How To Move From POC to ROI With AI Deployment
Seetharaman shared her company’s experience in developing AI capabilities, which highlighted some of the often-repeated struggles organizations encounter when attempting to derive a return on their AI investments: “Over the last decade or so, we have built and deployed many predictive AI applications. Over the years, we’ve had to build and scale generative AI applications, and we’re starting the crawl-walk-run journey for agentic tech.”
She said that TD Bank began its journey to agentic AI use cases about two years ago: “We spent a lot of time just getting the model stack working so that it could be applied practically in business context within the bank.
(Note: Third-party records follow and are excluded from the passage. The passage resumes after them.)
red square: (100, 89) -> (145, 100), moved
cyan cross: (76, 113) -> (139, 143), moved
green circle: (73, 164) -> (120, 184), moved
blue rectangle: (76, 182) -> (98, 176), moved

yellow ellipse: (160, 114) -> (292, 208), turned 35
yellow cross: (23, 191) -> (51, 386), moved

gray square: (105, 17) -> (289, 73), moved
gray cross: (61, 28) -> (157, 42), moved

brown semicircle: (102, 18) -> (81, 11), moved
We then spent about six to nine months building out the engineering infrastructure to take the model from a proof of concept all the way to production.”
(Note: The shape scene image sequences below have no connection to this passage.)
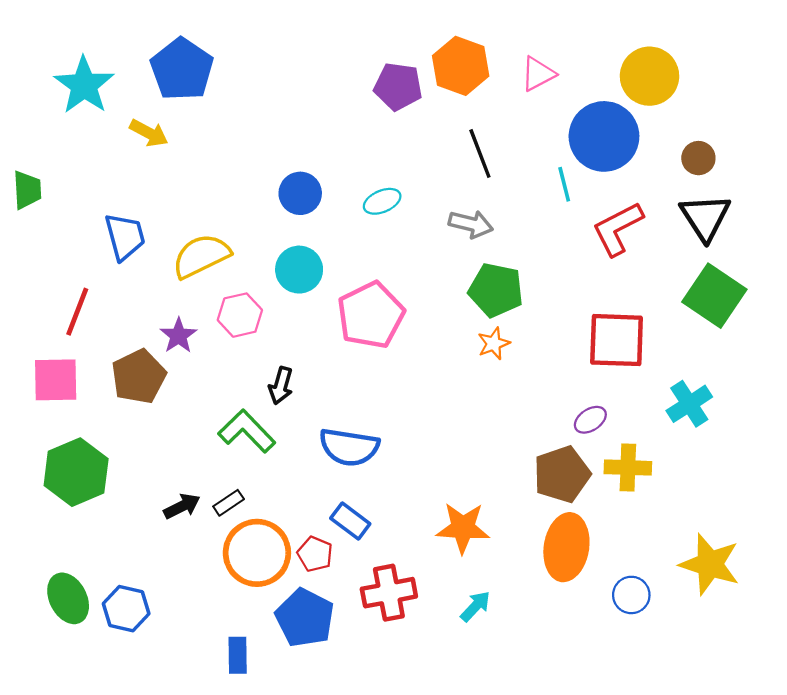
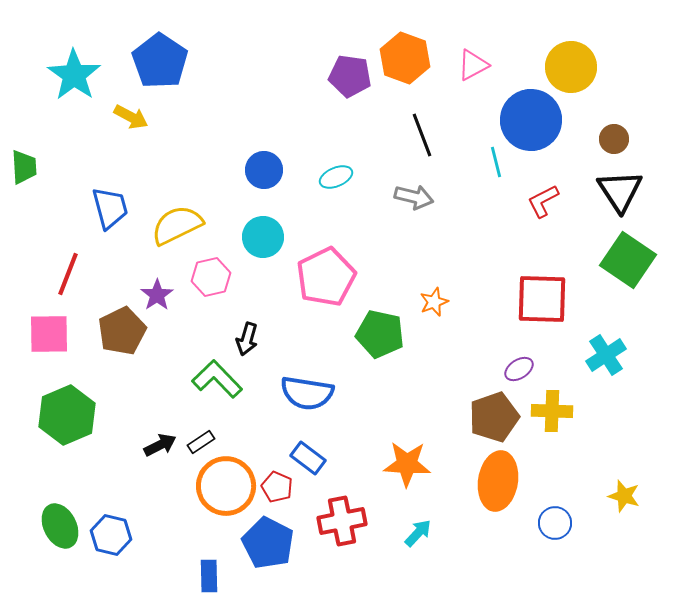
red L-shape: (618, 229) -> (543, 201), size x0.7
green pentagon: (496, 290) -> (380, 334), moved
yellow star: (710, 564) -> (624, 496), size x0.6

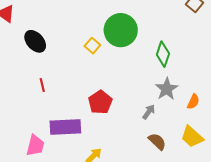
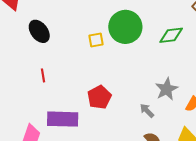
yellow square: (92, 46) -> (96, 40), turned 35
green diamond: (163, 54) -> (171, 35), moved, turned 60
gray arrow: (149, 112) -> (147, 111), turned -84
During that time from POC to production, Seetharaman said, the organization learned a great deal, but it still needed to arrive at an ROI. “How do you drive the appropriate rigor and change management and adoption and value realization?” she asked. “And where we’re at now is, we’re realizing that these models deprecate really, really fast. So, the customer and colleague expectations evolved super fast. So, we’re learning the day-two rigor of how do we keep up, and how do we keep these models alive and fresh for our customers?”
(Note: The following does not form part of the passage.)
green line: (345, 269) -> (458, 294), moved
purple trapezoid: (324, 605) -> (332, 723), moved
READ MORE: How agentic artificial intelligence is changing the future of work and AI use cases.
Taking the Next Step to Agentic AI
Seematharan said she finds people are defining agentic AI in many different ways. “I find it’s a whole spectrum, starting from simple automation, rules-based decision making, to a low-autonomy sort of AI use, to very sophisticated, highly autonomous agentic AI. So, it seems to be a pretty broad spectrum.”
She described the AI journey at TD, beginning with simple automation and robotic process automation, which continued for many years. The bank then rolled out predictive AI applications to all banking operations, from marketing to credit adjudication. “We’re now rolling out colleague-facing GenAI applications across the bank, whether it's call center, or branch colleagues, or wealth operations, and so on. And we’re now starting to look at end-to-end process flows — whether they’re manual or semi-automated — and starting to think about, where can AI augment these workflows and drive sort of operational efficiency, unlock revenue generation opportunities?”
“Our GenAI journey shows that there is a lot of scaffolding that you need to build in order to run these applications in a reliable, predictable, consistent, explainable way,” Seetharaman continued. In her estimation, agentic AI only amps up the complexity further, which demands that the bank consider how to build agents responsibly before pushing forward too aggressively. “Let’s try to increase the degree of variability. Let’s try to increase the level of sophistication, autonomy, etc., so we’re building the groundwork and the scaffolding before we start to turn that dial.”